Fellow Physician Washington University in St. Louis School of Medicine St. Louis, Missouri, United States
Background: Pulmonary hemorrhage in extremely low birth weight (ELBW) infants is a catastrophic event with significant mortality, upwards of 50%. However, the clinical ability to predict pulmonary hemorrhage is poor and there are no tools to aid in detection. Recent advances in machine learning may allow identification of subclinical physiologic biomarkers to provide early warning. Objective: To identify candidate physiologic biomarkers using heart rate (HR) and pulse oximetry (SpO2) predictive of pulmonary hemorrhage events in ELBW infants. Design/Methods: Vital sign data from preterm infants with birth weight < 1000g were retrospectively accessed from two level IV NICUs.

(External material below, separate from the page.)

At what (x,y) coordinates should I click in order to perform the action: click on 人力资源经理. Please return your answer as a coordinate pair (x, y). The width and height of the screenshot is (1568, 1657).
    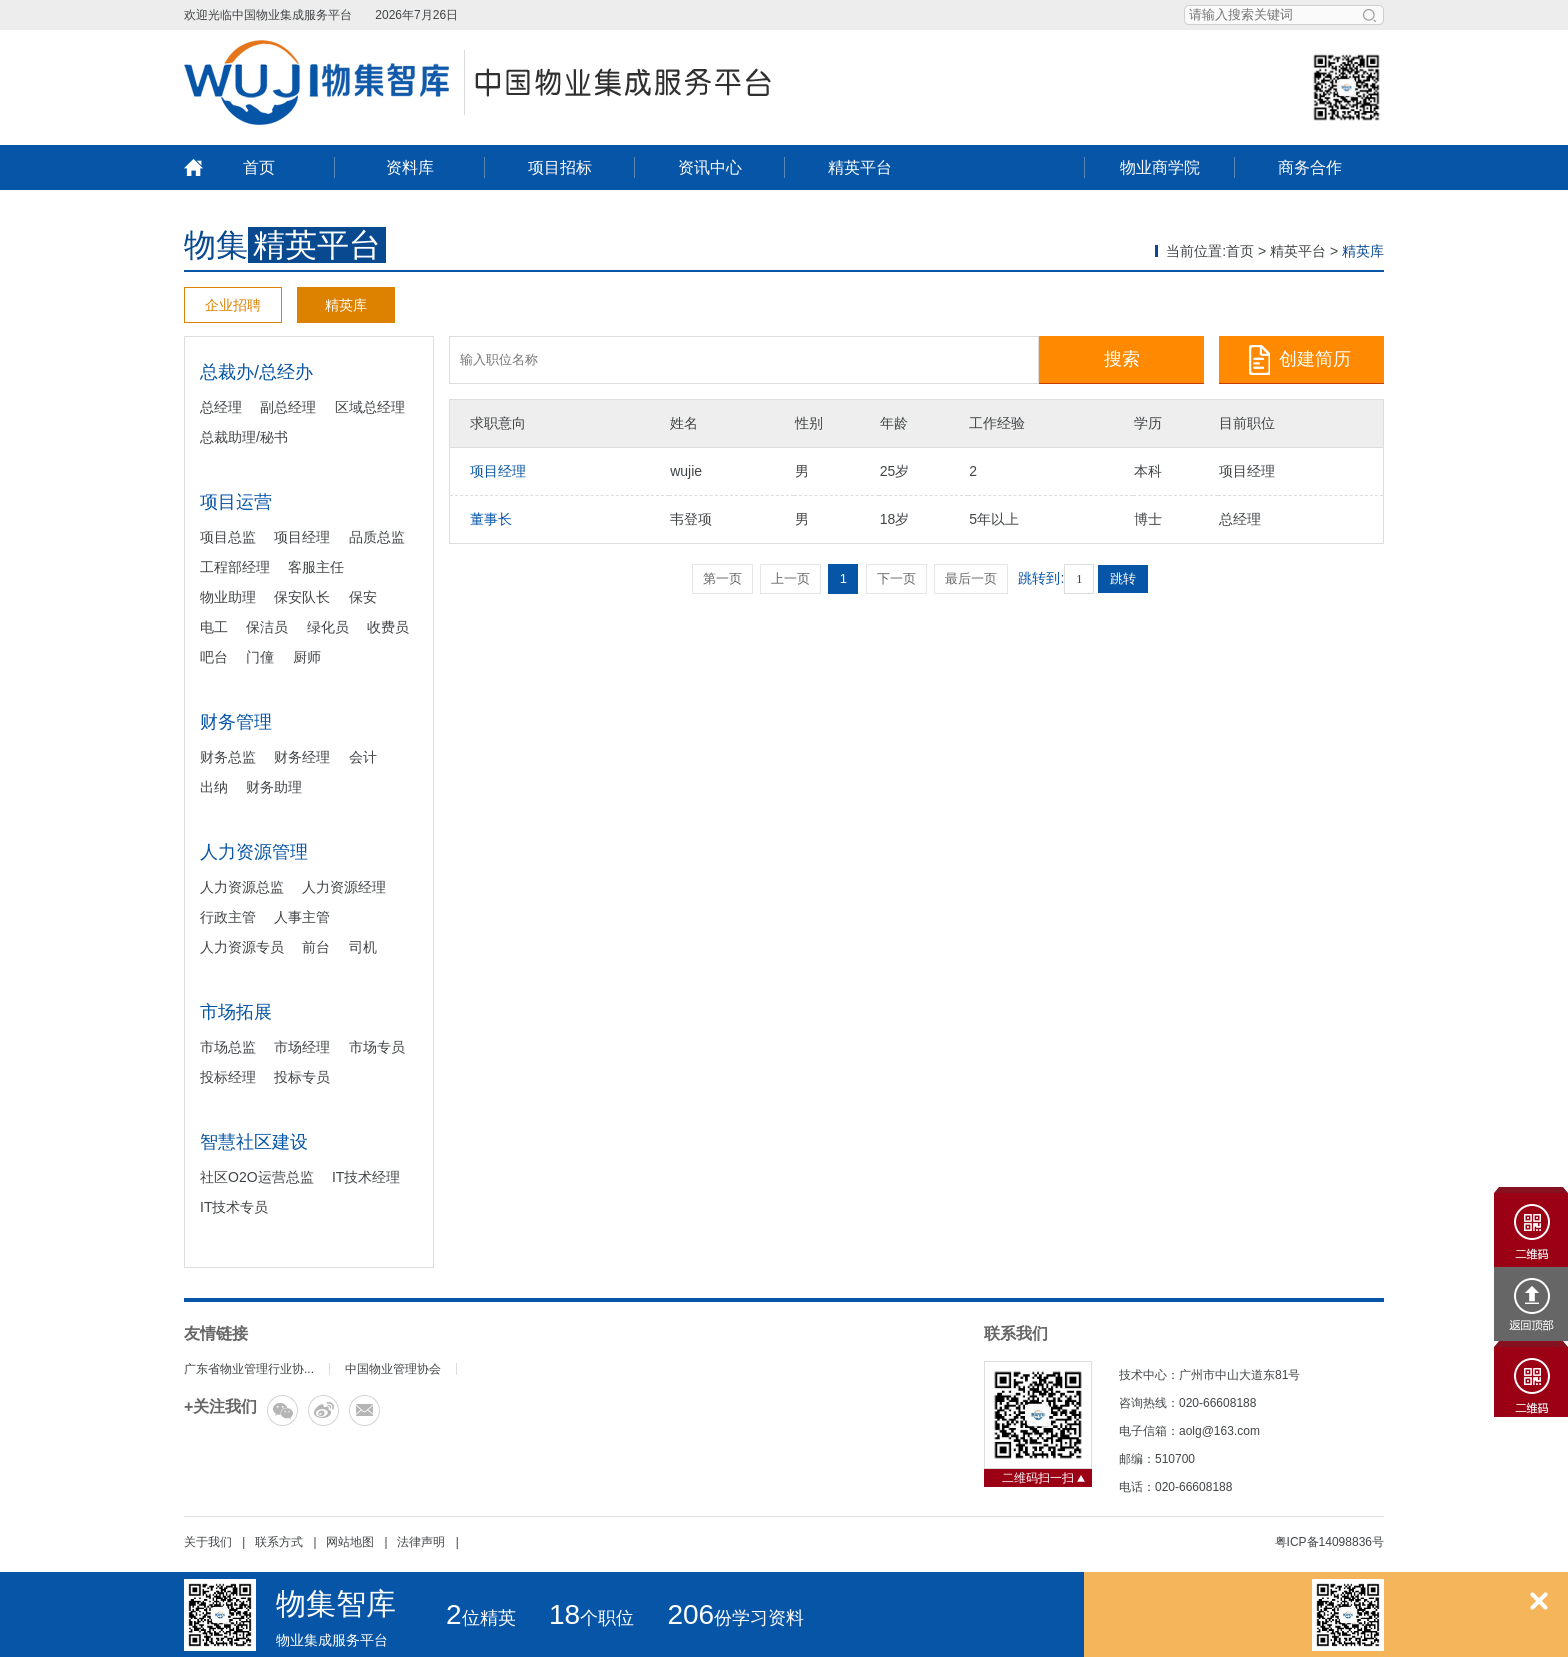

At both sites, vital sign data (including HR and SpO2) are archived for research with data sampled every two seconds throughout NICU hospitalization. Infants with pulmonary hemorrhage were identified; the timing of the event and relevant clinical data were recorded. Using HR and SpO2 data from 24 hours before and after the hemorrhage event, we calculated hourly cardiorespiratory deterioration risk scores using a machine learning model developed to predict sepsis (called pulse ox warning system, POWS). POWS input features include the mean, standard deviation (SD), skewness, kurtosis and cross correlation of HR/SpO2. We evaluated POWS and individual input features by plotting each as a function of time to clinical diagnosis. Results: We analyzed 29 infants with mean BW=695g, gestational age=25 weeks, 39% female, and 31% mortality. POWS demonstrated a two-fold rise, starting approximately 6 hours before the hemorrhage event (Figure 1). Examining individual POWS features, HR standard deviation increased, and HR skewness decreased in the hours before clinical diagnosis (Figure 2) and simultaneous increase in the standard deviation of SpO2 (Figure 3). Other features did not demonstrate a dynamic change near pulmonary hemorrhage diagnosis.
Conclusion(s): Using a machine learning model developed to predict cardiorespiratory deterioration due to sepsis, we identified signatures of pulmonary hemorrhage preceding the clinical diagnosis in data from two NICUs. Although additional validation is needed, this promising tool offers the potential for early diagnosis of pulmonary hemorrhage, which could allow for earlier interventions and improved outcomes.